The input Block Start

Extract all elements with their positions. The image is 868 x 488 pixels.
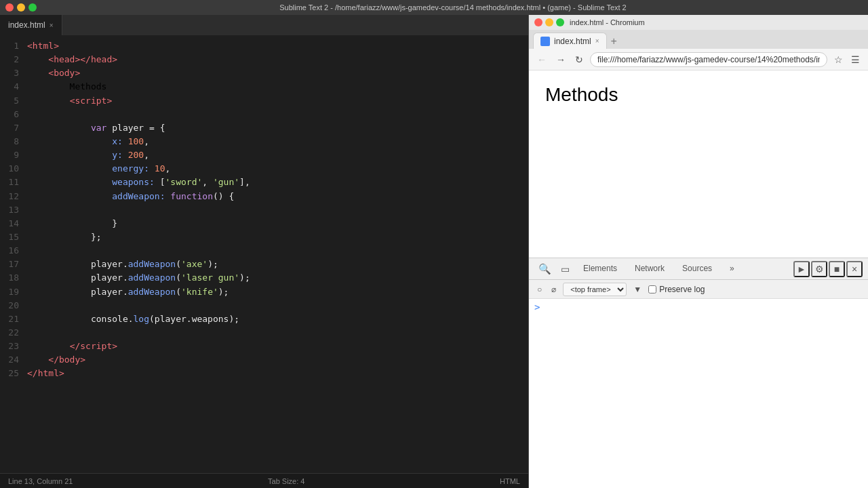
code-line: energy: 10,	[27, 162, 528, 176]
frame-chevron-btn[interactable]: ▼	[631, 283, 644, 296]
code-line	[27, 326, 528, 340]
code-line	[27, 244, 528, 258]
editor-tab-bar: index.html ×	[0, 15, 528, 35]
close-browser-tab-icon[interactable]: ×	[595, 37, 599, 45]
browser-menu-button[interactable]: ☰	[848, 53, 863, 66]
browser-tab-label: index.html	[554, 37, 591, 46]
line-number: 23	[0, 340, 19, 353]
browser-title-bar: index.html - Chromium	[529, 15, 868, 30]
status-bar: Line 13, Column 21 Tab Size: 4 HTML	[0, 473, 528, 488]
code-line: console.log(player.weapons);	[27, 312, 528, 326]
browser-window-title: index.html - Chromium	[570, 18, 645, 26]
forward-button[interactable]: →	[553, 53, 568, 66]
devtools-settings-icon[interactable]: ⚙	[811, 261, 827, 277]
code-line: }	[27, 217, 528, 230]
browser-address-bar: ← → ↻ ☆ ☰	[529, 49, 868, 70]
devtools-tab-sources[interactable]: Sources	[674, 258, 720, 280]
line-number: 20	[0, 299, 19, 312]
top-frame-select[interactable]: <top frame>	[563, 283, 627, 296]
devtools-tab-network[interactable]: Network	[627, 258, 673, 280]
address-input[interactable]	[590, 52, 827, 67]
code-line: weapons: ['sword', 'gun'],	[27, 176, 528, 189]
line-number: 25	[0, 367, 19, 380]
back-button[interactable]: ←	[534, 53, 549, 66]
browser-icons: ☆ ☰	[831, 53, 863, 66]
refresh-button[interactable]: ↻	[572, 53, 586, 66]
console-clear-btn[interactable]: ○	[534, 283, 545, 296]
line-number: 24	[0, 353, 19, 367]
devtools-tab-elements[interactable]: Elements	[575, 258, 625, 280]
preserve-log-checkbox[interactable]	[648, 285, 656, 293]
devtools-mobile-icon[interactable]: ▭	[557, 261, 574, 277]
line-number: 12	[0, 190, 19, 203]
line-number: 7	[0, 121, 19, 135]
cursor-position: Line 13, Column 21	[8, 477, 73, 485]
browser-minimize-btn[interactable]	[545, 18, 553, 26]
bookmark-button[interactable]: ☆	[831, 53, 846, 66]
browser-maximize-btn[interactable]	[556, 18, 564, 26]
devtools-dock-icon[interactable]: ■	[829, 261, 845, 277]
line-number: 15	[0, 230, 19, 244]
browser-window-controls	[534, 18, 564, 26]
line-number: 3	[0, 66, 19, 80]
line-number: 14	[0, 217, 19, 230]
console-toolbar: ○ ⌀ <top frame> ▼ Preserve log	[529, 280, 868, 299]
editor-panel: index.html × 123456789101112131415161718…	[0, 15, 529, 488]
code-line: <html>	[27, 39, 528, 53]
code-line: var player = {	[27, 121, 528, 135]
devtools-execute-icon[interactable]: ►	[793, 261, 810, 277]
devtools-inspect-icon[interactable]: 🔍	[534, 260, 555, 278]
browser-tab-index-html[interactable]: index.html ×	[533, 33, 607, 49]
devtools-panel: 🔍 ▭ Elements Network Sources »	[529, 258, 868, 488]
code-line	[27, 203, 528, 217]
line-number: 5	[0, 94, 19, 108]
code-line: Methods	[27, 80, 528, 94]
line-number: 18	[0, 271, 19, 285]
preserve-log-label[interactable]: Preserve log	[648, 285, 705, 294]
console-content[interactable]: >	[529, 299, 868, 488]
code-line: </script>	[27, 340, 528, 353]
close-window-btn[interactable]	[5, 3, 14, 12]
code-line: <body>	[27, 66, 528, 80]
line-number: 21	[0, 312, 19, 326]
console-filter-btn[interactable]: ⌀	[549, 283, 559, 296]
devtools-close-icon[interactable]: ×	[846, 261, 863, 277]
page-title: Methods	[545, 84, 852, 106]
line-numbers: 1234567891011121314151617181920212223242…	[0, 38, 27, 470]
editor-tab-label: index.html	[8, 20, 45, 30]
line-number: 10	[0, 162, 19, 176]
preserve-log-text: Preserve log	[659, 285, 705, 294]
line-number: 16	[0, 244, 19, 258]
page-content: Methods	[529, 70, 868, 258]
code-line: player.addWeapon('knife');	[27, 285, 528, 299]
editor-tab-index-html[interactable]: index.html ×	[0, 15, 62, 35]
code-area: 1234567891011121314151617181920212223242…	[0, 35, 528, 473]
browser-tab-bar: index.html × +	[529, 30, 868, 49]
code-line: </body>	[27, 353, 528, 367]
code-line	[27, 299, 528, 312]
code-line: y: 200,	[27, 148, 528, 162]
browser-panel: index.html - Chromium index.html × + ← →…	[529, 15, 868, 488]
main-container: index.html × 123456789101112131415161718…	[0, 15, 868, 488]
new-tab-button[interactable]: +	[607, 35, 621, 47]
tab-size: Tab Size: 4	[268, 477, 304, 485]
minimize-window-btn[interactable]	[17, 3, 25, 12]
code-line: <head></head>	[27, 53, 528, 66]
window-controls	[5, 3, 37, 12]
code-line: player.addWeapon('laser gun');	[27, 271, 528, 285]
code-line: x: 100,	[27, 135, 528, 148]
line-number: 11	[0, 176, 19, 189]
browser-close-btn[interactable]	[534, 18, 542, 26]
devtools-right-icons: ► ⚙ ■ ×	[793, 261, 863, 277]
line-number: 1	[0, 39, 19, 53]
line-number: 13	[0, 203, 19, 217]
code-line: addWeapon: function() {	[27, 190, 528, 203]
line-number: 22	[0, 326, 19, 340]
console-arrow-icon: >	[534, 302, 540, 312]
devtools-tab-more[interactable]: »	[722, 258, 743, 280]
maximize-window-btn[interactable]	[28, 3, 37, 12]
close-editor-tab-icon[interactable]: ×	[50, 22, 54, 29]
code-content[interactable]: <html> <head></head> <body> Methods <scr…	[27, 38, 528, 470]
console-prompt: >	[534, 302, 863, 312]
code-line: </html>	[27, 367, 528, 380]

The input Block End

Take from the entries every line that has the string "address".

Expected answer =>
browser-address-bar: ← → ↻ ☆ ☰	[529, 49, 868, 70]
address-input[interactable]	[590, 52, 827, 67]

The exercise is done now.